Sensor Nodes to Track Your Stuff
CSIRO, the Australian national science agency, has a long history with ad hoc wireless sensor networking. Researchers created the FLECK wireless sensor nodes for environmental monitoring. The original FLECK nodes were designed to be capable of using solar power, have a range of up to 1 km, be low power, and to offer a range of sensors and sensor interfaces.
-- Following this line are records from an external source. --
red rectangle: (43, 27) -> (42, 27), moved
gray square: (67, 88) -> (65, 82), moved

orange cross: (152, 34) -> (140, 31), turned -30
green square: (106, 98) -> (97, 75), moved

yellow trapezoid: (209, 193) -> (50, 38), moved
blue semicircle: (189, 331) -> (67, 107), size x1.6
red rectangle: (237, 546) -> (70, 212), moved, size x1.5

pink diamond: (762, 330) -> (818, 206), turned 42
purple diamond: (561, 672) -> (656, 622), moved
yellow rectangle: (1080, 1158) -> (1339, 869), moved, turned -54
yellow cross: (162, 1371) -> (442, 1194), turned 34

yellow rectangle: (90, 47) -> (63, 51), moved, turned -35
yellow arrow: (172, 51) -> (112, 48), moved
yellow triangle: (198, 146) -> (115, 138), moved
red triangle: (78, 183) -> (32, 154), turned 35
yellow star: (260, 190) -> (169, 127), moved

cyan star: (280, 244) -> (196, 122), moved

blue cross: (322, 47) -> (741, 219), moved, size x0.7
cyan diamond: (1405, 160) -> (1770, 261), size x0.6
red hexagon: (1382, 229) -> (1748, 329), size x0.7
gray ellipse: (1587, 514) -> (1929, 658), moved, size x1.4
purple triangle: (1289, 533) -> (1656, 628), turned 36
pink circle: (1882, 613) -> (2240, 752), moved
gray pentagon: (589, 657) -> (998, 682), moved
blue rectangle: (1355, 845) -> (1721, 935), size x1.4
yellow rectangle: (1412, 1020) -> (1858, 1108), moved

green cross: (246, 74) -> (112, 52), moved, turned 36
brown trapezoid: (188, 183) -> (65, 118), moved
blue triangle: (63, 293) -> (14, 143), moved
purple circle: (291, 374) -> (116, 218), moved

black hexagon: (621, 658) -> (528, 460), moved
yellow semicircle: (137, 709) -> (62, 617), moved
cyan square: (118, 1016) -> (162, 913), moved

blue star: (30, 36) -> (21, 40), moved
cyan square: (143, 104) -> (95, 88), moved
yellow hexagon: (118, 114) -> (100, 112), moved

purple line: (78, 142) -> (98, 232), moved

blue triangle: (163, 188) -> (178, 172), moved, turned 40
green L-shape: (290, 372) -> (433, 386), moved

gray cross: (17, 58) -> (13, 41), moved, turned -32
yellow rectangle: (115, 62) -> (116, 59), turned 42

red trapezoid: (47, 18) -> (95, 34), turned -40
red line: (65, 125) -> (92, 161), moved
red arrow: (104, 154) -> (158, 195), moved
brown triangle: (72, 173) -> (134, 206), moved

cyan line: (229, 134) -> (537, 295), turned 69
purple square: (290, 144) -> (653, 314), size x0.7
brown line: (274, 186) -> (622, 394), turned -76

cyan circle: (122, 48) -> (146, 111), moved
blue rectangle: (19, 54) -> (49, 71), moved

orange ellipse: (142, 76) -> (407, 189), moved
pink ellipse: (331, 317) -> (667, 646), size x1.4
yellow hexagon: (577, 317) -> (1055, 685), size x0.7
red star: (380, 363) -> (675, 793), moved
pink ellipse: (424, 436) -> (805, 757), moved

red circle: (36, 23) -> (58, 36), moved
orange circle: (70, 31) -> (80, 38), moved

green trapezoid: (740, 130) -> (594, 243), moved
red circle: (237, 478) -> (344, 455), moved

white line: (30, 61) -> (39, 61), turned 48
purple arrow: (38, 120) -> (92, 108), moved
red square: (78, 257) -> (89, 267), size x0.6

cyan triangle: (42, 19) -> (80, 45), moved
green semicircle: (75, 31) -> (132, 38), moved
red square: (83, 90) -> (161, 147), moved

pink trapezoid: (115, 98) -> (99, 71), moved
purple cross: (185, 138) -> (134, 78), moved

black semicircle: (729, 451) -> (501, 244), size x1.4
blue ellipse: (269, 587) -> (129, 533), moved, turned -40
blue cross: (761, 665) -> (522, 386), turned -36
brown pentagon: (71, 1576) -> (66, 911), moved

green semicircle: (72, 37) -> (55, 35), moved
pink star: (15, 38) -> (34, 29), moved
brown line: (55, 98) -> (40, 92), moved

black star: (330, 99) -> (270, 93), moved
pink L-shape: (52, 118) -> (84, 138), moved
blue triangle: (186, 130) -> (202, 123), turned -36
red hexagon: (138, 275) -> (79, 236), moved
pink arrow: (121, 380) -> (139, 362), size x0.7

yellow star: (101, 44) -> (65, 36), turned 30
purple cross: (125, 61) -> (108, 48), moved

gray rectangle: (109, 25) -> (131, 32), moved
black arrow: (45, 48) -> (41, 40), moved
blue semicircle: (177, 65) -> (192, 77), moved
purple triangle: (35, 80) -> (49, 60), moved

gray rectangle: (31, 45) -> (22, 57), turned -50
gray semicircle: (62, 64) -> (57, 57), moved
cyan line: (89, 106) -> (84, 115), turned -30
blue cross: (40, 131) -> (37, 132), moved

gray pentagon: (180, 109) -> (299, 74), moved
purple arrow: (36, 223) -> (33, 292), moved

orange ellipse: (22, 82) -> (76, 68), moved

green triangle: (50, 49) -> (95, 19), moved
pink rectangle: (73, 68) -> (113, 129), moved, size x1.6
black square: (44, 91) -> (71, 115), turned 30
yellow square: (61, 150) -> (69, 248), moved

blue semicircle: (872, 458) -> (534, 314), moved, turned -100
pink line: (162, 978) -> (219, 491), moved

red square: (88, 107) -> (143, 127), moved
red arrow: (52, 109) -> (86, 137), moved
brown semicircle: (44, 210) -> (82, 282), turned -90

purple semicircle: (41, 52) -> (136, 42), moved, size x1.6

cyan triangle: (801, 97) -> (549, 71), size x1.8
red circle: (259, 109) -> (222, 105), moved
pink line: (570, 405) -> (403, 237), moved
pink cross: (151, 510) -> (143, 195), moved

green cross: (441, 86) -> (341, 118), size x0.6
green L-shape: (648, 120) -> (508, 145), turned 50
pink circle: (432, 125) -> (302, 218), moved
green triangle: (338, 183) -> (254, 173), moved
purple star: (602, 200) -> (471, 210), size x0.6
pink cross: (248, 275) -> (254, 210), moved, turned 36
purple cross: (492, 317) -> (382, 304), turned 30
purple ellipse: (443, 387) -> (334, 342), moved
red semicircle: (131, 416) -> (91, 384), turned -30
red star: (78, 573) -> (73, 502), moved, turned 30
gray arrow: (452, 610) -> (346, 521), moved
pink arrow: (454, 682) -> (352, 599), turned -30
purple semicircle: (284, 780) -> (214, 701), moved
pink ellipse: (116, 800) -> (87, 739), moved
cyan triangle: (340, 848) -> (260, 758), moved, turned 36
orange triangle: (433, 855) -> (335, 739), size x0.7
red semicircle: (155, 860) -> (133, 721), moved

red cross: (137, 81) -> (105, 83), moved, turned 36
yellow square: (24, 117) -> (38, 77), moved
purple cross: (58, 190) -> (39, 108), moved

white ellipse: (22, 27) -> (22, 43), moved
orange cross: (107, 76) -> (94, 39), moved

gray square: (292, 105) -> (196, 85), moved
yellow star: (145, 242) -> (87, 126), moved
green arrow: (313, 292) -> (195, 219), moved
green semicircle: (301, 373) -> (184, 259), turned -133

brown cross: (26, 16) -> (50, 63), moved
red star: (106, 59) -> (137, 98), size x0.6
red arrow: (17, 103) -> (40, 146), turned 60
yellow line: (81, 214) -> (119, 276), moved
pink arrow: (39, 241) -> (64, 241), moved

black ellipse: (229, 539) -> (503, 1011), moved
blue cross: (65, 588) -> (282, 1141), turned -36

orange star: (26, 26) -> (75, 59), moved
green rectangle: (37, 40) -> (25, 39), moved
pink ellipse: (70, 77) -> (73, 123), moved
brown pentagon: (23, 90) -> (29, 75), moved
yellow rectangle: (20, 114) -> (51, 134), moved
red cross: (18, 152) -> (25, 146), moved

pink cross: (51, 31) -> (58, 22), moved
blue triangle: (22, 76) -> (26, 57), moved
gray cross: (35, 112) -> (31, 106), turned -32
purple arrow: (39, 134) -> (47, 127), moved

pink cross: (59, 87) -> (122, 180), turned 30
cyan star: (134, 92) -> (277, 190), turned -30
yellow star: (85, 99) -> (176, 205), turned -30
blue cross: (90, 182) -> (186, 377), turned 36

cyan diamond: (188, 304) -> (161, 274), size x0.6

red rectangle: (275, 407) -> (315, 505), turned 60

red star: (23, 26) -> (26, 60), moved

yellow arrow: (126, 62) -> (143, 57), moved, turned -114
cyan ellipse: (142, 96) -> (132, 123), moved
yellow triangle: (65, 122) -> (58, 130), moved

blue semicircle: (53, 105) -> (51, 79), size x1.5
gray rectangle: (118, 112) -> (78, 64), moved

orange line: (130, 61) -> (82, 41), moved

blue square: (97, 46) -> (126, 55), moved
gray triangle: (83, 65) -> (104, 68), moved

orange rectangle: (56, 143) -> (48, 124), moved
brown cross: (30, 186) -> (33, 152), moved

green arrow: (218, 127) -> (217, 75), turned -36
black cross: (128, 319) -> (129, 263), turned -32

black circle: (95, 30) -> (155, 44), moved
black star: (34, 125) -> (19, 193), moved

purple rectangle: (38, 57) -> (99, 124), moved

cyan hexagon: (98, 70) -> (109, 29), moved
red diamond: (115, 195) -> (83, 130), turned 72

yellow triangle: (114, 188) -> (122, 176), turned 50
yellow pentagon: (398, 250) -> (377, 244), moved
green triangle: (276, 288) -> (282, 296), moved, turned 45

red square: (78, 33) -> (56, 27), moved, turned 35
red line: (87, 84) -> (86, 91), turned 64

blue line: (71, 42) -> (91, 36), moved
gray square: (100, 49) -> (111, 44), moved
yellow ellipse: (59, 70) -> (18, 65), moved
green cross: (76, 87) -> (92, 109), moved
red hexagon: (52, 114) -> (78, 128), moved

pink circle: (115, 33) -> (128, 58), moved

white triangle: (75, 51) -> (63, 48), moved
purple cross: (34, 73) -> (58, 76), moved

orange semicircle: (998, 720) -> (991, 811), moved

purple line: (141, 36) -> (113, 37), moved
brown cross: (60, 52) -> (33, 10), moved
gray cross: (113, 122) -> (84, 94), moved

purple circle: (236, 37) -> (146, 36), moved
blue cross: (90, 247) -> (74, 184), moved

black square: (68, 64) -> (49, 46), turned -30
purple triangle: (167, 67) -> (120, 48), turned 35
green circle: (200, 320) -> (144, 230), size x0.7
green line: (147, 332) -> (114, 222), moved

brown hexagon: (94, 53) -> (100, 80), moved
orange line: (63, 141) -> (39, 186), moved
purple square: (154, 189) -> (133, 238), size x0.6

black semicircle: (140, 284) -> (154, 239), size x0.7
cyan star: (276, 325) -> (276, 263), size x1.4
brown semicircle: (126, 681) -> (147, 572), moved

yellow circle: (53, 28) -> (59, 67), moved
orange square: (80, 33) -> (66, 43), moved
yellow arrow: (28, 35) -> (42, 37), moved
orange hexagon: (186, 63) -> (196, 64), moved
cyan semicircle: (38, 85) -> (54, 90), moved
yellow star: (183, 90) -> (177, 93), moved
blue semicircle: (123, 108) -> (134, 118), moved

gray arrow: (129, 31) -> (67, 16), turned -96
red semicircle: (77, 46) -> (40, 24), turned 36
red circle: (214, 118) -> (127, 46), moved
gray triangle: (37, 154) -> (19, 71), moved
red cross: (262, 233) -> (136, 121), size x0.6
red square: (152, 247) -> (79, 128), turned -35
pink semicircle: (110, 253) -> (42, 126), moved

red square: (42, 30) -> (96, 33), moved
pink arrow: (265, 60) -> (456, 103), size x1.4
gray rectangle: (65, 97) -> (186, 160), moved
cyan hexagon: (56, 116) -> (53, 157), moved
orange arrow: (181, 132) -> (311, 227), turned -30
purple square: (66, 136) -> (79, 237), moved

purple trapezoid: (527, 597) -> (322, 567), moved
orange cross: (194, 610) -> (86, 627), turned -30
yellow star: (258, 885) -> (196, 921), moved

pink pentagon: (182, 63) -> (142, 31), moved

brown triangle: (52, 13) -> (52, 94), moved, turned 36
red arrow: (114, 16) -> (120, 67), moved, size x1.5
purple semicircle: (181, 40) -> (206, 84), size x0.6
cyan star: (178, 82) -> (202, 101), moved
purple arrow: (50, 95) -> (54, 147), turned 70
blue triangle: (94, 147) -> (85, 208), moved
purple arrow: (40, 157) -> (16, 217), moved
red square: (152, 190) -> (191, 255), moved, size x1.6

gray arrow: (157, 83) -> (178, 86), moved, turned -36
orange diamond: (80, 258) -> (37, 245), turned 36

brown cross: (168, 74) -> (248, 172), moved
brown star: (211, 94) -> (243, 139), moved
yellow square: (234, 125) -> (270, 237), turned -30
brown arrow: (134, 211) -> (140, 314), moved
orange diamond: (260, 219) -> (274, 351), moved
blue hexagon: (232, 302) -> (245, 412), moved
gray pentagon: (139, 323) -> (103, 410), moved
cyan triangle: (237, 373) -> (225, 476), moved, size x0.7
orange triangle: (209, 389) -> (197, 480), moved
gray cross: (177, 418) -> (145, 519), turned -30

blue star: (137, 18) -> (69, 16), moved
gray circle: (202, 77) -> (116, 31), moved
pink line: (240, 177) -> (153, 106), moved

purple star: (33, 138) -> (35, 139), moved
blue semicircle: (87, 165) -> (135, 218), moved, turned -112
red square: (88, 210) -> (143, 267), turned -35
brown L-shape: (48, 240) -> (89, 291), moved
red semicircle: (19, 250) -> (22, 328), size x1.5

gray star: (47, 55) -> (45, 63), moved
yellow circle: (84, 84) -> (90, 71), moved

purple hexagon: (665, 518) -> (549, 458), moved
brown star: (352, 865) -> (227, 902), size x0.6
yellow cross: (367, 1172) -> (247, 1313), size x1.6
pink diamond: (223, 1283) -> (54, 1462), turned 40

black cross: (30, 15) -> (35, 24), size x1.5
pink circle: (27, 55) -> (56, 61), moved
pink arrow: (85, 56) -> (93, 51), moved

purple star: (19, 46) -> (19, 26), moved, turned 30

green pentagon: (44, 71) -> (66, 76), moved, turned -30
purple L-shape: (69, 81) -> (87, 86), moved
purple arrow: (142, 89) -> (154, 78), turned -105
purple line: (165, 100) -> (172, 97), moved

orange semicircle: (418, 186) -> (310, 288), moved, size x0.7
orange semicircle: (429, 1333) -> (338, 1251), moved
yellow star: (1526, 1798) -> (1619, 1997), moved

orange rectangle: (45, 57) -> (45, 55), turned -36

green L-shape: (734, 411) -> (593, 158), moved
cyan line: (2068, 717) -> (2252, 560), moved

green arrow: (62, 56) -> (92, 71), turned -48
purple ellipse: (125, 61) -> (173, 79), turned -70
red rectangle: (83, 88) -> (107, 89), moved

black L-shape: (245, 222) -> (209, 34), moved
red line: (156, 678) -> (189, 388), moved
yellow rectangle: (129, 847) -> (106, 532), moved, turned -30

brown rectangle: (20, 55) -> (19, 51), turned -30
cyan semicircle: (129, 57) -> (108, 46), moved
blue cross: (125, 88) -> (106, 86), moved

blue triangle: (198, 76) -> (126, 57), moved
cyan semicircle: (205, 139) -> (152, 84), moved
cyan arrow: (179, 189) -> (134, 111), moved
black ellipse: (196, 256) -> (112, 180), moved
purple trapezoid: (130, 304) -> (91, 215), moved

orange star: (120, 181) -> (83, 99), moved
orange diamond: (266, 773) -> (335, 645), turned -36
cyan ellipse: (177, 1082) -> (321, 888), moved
The latest generation of devices are the FLECK Nano nodes that are 25 by 20 mm in size, have an indoor range of 7–20 m, and incorporate a triaxial accelerometer, an 8051 microcontroller, and a 915 MHz transceiver. Students at CSIRO are applying these smaller nodes indoors. By tagging various office objects, the students seek to discover how ubiquitous sensing plays out in an office environment. Not only are the nodes capable of monitoring the indoor environment for temperature and power use, among other things, but they could also be used to track objects unobtrusively. You can read more in the article, "Students find lost office gear with tiny sensors." Mind you, there'd be no more question of where your red Swingline stapler has wandered off to if you've got this system in place!
A Boost for Battery-less Radios
In another impressive gain in the low-power wireless arena, researchers at Imec and Holst Centre have developed a 2.4 GHz/915 MHz wake-up receiver that consumes 51 µW of power. The tiny radio (0.36 by 0.36 mm) has a novel architecture that uses double sampling to combat noise and to boost sensitivity with increasing data rate.
The work is part of the research organizations' goal of developing wireless autonomous sensor systems, and an integral step toward attaining that goal is to develop systems where the DPS, radio, and sensor draw only 100 µW and are thus suited to battery-less or energy-scavenging operation. To learn more please read the article "Imec and Holst Centre achieve breakthrough in battery-less radios".
One thing that I note about many of these projects to salt our environment with tiny, autonomous sensors, is that they don't necessarily discuss what to do with the vast quantities of data that will be generated. It should be fascinating to watch how this issue gets handled once the technology is out of the lab and into the world.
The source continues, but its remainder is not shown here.